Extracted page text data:
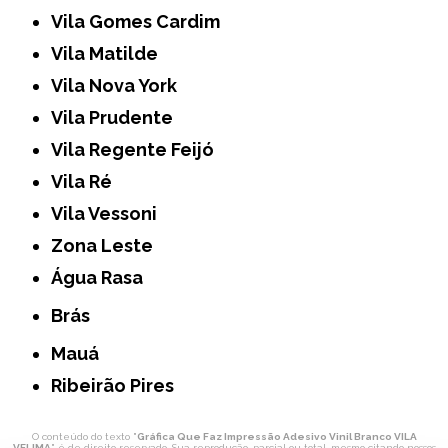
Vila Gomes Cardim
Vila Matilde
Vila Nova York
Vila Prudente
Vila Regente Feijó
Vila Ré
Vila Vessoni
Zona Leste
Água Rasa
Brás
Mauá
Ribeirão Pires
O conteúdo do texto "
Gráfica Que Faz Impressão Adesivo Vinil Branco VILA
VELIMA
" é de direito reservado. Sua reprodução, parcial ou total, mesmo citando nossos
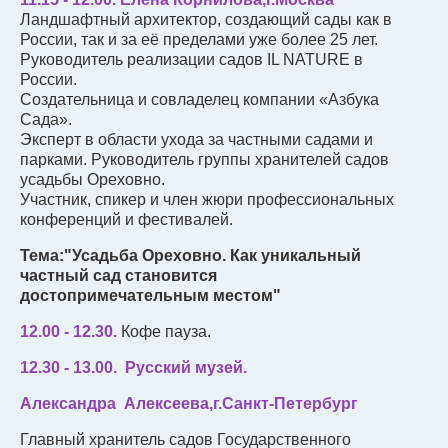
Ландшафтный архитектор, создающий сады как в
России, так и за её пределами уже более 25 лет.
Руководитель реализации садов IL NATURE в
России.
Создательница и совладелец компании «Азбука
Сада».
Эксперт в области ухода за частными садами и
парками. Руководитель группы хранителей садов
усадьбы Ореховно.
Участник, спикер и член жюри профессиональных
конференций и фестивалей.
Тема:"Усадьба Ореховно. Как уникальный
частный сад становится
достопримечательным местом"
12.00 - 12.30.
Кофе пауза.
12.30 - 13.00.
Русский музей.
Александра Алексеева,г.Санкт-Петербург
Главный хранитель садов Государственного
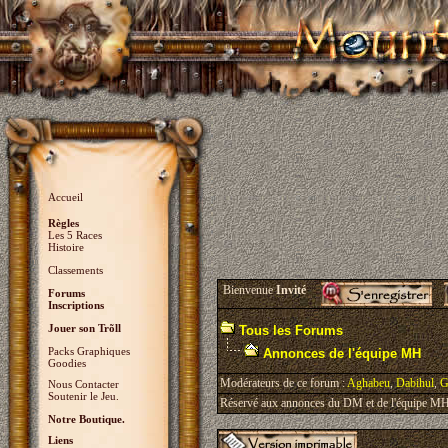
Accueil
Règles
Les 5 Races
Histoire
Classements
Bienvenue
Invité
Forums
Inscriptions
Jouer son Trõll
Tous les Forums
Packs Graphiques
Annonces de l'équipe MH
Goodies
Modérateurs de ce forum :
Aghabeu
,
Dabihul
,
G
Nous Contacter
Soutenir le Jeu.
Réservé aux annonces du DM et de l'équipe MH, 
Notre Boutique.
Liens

--

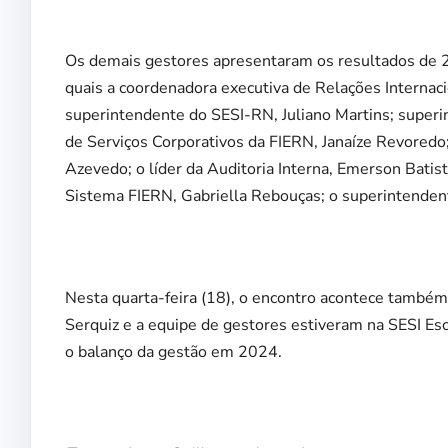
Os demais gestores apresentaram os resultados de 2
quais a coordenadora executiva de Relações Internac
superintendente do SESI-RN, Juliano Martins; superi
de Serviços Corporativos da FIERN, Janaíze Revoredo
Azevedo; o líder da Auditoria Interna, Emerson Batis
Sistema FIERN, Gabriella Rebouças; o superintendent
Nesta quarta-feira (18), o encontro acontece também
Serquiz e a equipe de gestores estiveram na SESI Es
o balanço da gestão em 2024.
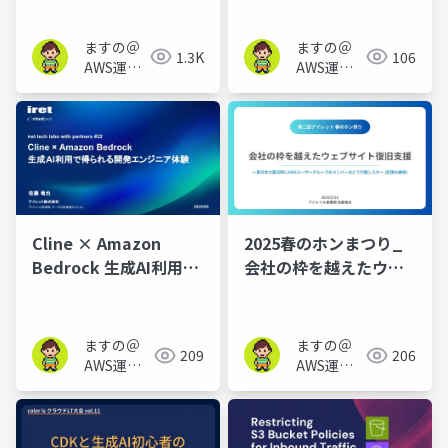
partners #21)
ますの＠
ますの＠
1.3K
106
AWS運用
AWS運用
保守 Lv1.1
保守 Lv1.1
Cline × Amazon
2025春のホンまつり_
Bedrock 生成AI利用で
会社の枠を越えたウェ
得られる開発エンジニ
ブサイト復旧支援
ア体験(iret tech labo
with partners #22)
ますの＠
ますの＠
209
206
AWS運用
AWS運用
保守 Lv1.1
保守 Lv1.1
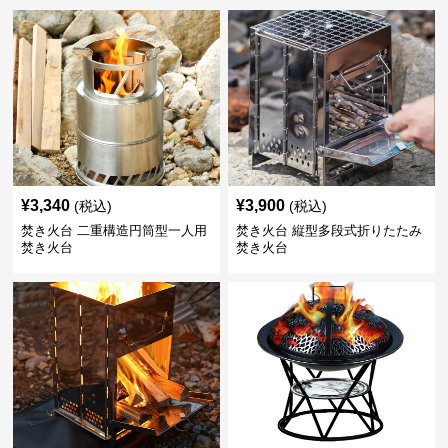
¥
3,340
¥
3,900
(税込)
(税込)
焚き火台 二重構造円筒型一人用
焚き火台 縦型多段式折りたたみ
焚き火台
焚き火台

==

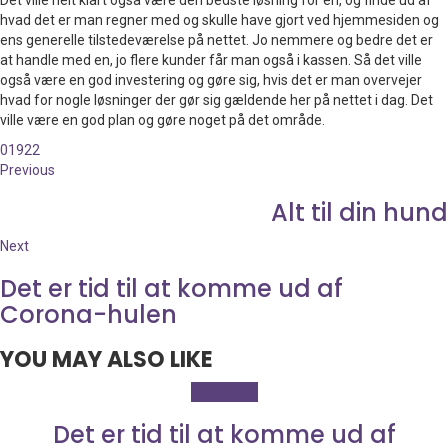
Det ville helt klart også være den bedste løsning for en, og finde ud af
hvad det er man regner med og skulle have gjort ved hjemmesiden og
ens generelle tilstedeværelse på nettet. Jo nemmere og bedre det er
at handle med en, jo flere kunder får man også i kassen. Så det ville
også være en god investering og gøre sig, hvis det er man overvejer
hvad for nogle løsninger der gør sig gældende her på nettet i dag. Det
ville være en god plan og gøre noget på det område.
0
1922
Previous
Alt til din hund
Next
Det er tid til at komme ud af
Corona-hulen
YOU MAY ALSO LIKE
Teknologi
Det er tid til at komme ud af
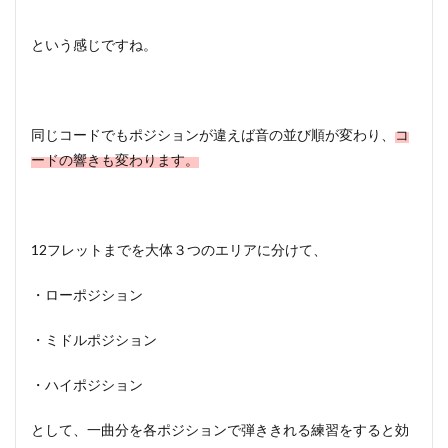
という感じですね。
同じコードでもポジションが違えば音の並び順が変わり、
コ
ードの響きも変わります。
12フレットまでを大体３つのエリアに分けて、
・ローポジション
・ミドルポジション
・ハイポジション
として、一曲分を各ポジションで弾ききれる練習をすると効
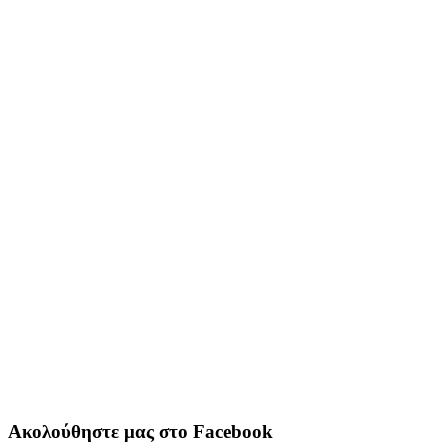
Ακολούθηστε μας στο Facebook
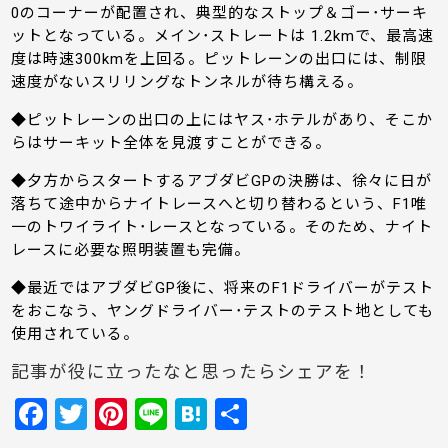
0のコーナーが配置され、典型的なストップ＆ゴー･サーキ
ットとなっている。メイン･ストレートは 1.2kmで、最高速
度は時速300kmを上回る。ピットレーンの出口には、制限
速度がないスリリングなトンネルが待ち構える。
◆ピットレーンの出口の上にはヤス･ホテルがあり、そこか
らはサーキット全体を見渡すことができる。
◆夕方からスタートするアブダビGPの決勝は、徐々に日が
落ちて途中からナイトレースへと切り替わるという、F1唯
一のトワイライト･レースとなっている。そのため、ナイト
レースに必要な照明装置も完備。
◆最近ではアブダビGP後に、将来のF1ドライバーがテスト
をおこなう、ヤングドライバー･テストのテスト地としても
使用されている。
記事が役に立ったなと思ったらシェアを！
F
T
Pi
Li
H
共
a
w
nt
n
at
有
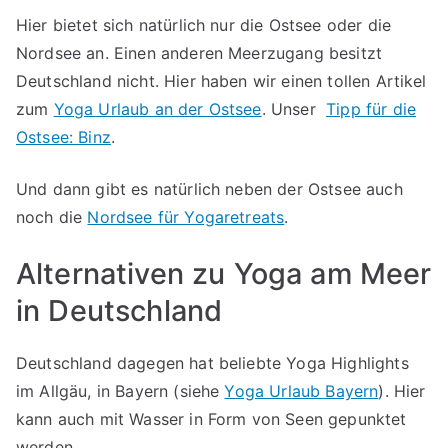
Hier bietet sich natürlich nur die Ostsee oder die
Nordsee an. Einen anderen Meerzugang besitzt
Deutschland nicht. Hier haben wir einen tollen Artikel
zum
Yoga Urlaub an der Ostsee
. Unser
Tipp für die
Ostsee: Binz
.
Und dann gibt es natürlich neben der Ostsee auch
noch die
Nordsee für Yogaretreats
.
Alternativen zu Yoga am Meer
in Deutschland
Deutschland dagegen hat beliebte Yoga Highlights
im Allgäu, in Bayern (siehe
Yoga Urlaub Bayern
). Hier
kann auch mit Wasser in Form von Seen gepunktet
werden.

Work item. Although the records hold pictures, the copy must not; give again exactly the lines from the one with "らはサーキット全体を見渡すことができる。" through the one with "Nordsee an. Einen anderen Meerzugang besitzt".

Answer box.
らはサーキット全体を見渡すことができる。
◆夕方からスタートするアブダビGPの決勝は、徐々に日が
落ちて途中からナイトレースへと切り替わるという、F1唯
一のトワイライト･レースとなっている。そのため、ナイト
レースに必要な照明装置も完備。
◆最近ではアブダビGP後に、将来のF1ドライバーがテスト
をおこなう、ヤングドライバー･テストのテスト地としても
使用されている。
記事が役に立ったなと思ったらシェアを！
F
T
Pi
Li
H
共
a
w
nt
n
at
有
Hier bietet sich natürlich nur die Ostsee oder die
Nordsee an. Einen anderen Meerzugang besitzt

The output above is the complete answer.